━━━━━ DATA EXTRACTS ━━━━━
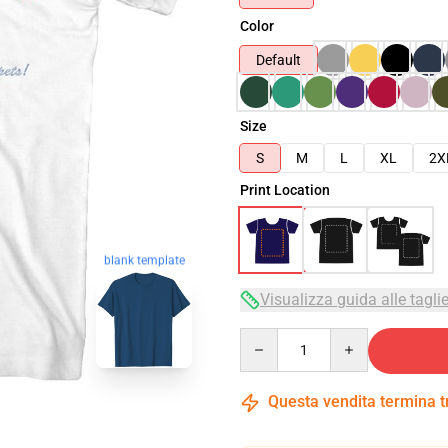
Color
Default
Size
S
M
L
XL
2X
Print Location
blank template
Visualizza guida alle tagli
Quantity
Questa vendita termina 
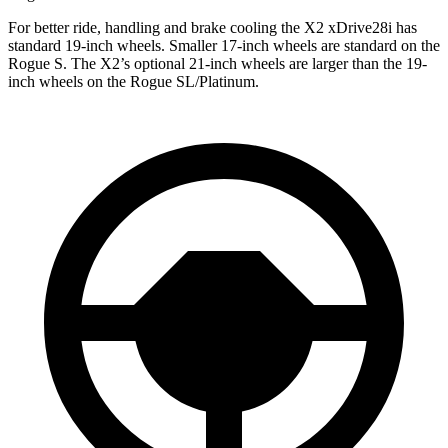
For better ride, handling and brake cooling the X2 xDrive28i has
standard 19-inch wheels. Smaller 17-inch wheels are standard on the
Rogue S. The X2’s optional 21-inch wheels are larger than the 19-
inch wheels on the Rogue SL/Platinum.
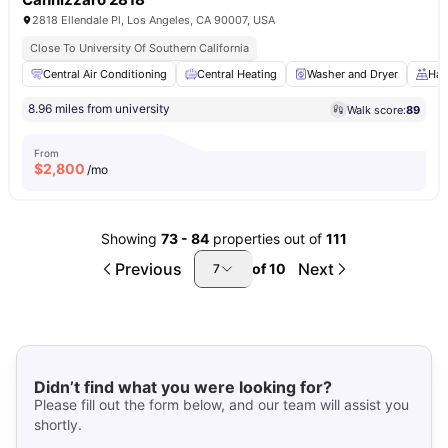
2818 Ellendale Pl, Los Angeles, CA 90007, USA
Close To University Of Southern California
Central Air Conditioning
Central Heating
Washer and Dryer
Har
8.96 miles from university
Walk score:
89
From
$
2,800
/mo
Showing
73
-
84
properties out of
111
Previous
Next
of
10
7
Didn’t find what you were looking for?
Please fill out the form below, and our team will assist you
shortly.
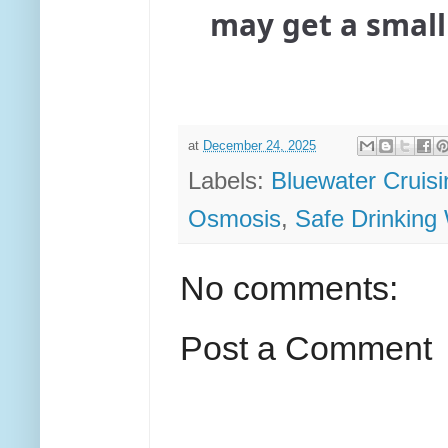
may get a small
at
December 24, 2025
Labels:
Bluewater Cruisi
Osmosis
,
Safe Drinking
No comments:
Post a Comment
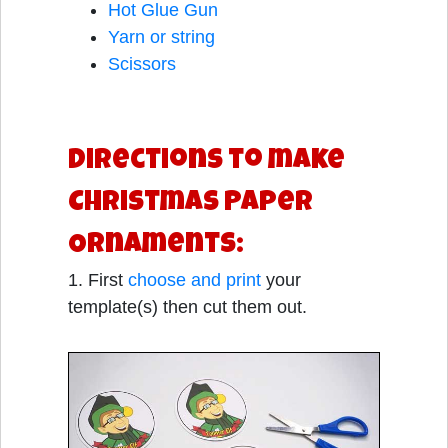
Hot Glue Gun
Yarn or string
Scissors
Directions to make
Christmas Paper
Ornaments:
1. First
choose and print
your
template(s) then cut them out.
━━━━━
AIM OF THE EXERCISE – Bring together every line in the entries that holds the string "wheels".

REPLY TO THE TASK –
standard 19-inch wheels. Smaller 17-inch wheels are standard on the
Rogue S. The X2’s optional 21-inch wheels are larger than the 19-
inch wheels on the Rogue SL/Platinum.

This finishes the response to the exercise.